BEGIN

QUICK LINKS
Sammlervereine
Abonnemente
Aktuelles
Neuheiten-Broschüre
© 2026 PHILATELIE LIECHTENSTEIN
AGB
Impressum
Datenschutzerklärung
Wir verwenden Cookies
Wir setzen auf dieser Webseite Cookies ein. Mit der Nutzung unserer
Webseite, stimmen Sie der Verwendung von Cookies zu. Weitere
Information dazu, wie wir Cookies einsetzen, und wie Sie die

END

[Your task]
Copy out the records above without altering anything.

[Response to this task]
QUICK LINKS
Sammlervereine
Abonnemente
Aktuelles
Neuheiten-Broschüre
© 2026 PHILATELIE LIECHTENSTEIN
AGB
Impressum
Datenschutzerklärung
Wir verwenden Cookies
Wir setzen auf dieser Webseite Cookies ein. Mit der Nutzung unserer
Webseite, stimmen Sie der Verwendung von Cookies zu. Weitere
Information dazu, wie wir Cookies einsetzen, und wie Sie die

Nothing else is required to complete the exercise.